Software supply chain attacks are especially “harder to uncover” because so many applications today leverage third-party libraries, Mohajeri said.

“You have third-party libraries, and sometimes they’re using other third-party libraries,” he said. “It’s one of the challenges we see in software supply chain issues.”

For the Linux software supply chain hack, the incident represents exactly the sort of risk that experts have been warning about, said Ian Coldwater, Kubernetes Security co-chair, in a post on X.

“This upstream supply chain security attack is the kind of nightmare scenario that has gotten people describing it called hysterical for years,” Coldwater wrote.
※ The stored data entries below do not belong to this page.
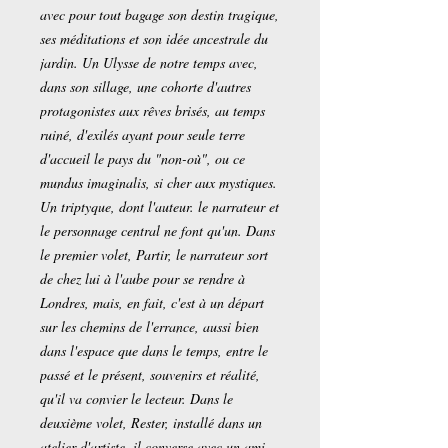
avec pour tout bagage son destin tragique,
ses méditations et son idée ancestrale du
jardin. Un Ulysse de notre temps avec,
dans son sillage, une cohorte d'autres
protagonistes aux rêves brisés, au temps
ruiné, d'exilés ayant pour seule terre
d'accueil le pays du "non-où", ou ce
mundus imaginalis, si cher aux mystiques.
Un triptyque, dont l'auteur. le narrateur et
le personnage central ne font qu'un. Dans
le premier volet, Partir, le narrateur sort
de chez lui à l'aube pour se rendre à
Londres, mais, en fait, c'est à un départ
sur les chemins de l'errance, aussi bien
dans l'espace que dans le temps, entre le
passé et le présent, souvenirs et réalité,
qu'il va convier le lecteur. Dans le
deuxième volet, Rester, installé dans un
atelier d'artiste, il converse avec un ami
Red Hat said in its advisory Friday that users of the Fedora Rawhide distribution of Linux should “immediately stop” all usage. “Fedora Rawhide will be reverted to xz-5.4.x shortly, and once that is done, Fedora Rawhide instances can safely be redeployed,” the company said.

“Under the right circumstances this interference could potentially enable a malicious actor to break [Secure Shell Daemon] authentication and gain unauthorized access to the entire system remotely,” Red Hat wrote.

Red Hat Enterprise Linux is not affected, the company said.

In its advisory Friday, CISA said it “recommends developers and users to downgrade XZ Utils to an uncompromised version—such as XZ Utils 5.4.6 Stable—hunt for any malicious activity and report any positive findings to CISA.”

The vulnerability created through the supply chain hack is being tracked at CVE-2024-3094.